En coulisses, l’ambiance se révèle bien moins cordiale. Opposé à ce débat, Paul Amar démissionne le matin même d’Antenne 2. Retenu par le reste de la rédaction, il «finit par obéir à sa direction, mais y va en mode “kamikaze”», racontera-t-il quelques années plus tard. Les gants de boxe sont sa façon de manifester son désaccord avec Jean-Pierre Elkabbach, directeur de la chaîne, avec qui il entretient des relations exécrables. «Mais c’était aussi pour rappeler les règles de l’art aux deux invités», insiste Paul Amar.

Il faut dire que, dès son entrée en politique, Bernard Tapie fait du Breton un ennemi à abattre. Tout commence en 1988. Les législatives apparaissent comme l’opportunité d’affronter le fondateur du FN, alors candidat à Marseille. Mais, faute d’obtenir l’aval du PS, Tapie est finalement investi dans une autre circonscription. Six ans plus tard, l’aversion ne s’est pas résorbée. À peine le débat a-t-il commencé que l’ancien ministre socialiste lance: «Je crois que les deux qui ne peuvent pas faire de bout de chemin ensemble, sont le FN et les radicaux». Jean-Marie Le Pen ne se montre pas moins distant avec son adversaire, qu’il qualifie non sans cynisme de «symbole emblématique de la non-France». Pour Lorrain de Saint-Affrique, proche conseiller du candidat FN, qui a organisé la rencontre, il est avant tout question de spectacle politique. «Il n’y a jamais eu de haine eux. Leurs entourages n’ont jamais cessé de communiquer.» En amont du débat, un pacte aurait notamment été scellé: pas un mot sur la polémique du «détail de l’Histoire», qui poursuit le frontiste, ni sur l’affaire du Crédit Lyonnais, qui touche l’ancien ministre.

Mais Tapie et Le Pen n’ont pas seulement en commun leurs imbroglios médiatico-judiciaires.
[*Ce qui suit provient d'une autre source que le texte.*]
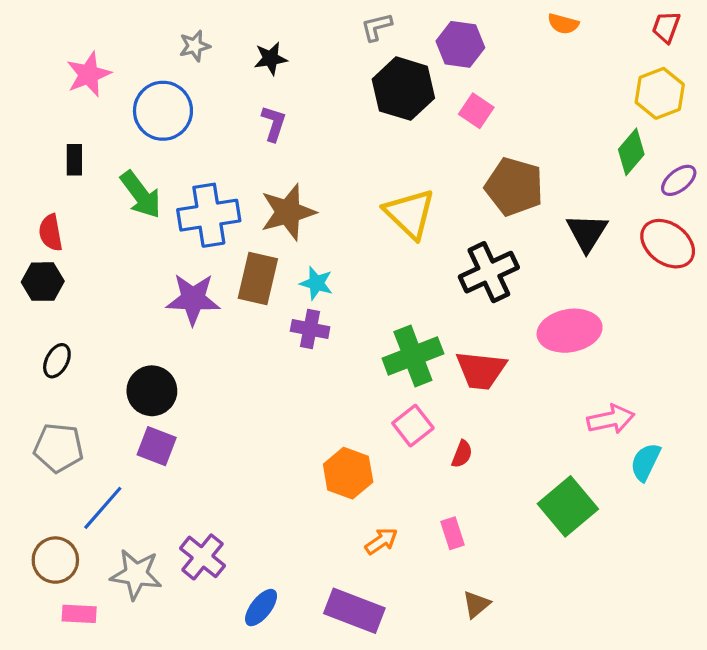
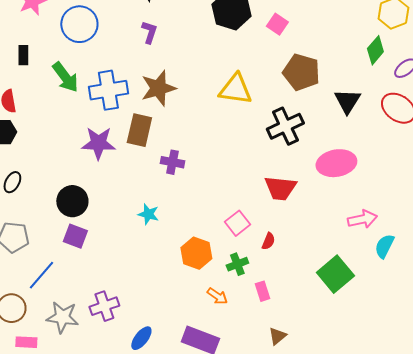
yellow triangle: (410, 214) -> (235, 89), turned -36
cyan star: (316, 283) -> (148, 214), moved
green cross: (413, 356) -> (237, 264), moved, size x0.6
orange arrow: (381, 541) -> (217, 296), turned 70
purple cross: (203, 557) -> (104, 306), turned 32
Et le conseiller en communication Thierry Saussez fut un des premiers à le remarquer. Dans son ouvrage Tapie-Le Pen. Les jumeaux du populisme (Édition° 1, 1992), présenté par Paul Amar au début du débat, le parallèle est sans équivoque. Adeptes de la société de spectacle, ils partagent un goût pour la provocation, et ont un sens aigu de la formule, qu’ils agrémentent parfois de sous-entendu graveleux. «Tapie était très séduisant. Sa gouaille et son culot plaisaient à l’électorat populaire», se souvient Hubert Védrine. «Le Pen pratiquait la gauloiserie. Il avait l’art de mettre les rieurs de son côté», note un ancien conseiller en stratégie du RN.

Excellents dans l’art de l’autopromotion, ils ne cessent de revendiquer leurs origines populaires. Thierry Saussez les désigne notamment comme «le fils du peuple venu de sa Bretagne natale et l’enfant des banlieues pauvres». De même, alors qu’à gauche Tapie dénonce le péril brun, à droite Le Pen crie à la fin de la civilisation européenne. «Le Pen incarne un populisme idéologique. Tandis que Tapie se rapproche d’un populisme de chef d’entreprise, à l’image de Berlusconi», analyse le politologue Marc Lazar.

Figure centrale de l’extrême droite pour l’un, nouveau visage de la gauche pour l’autre, ils se présentent comme «porte-parole de tous les exclus du système». Tous deux se proclament marginaux «passionnés, violents». Tous deux vilipendent la technocratie, l’élite ou encore «l’establishment», que Le Pen vitupère à plusieurs reprises au cours de ce débat. L’ancien bras droit de Le Pen conclut: «Ils ont un amour populaire commun et, de ce point de vue, ils se sont toujours respectés.»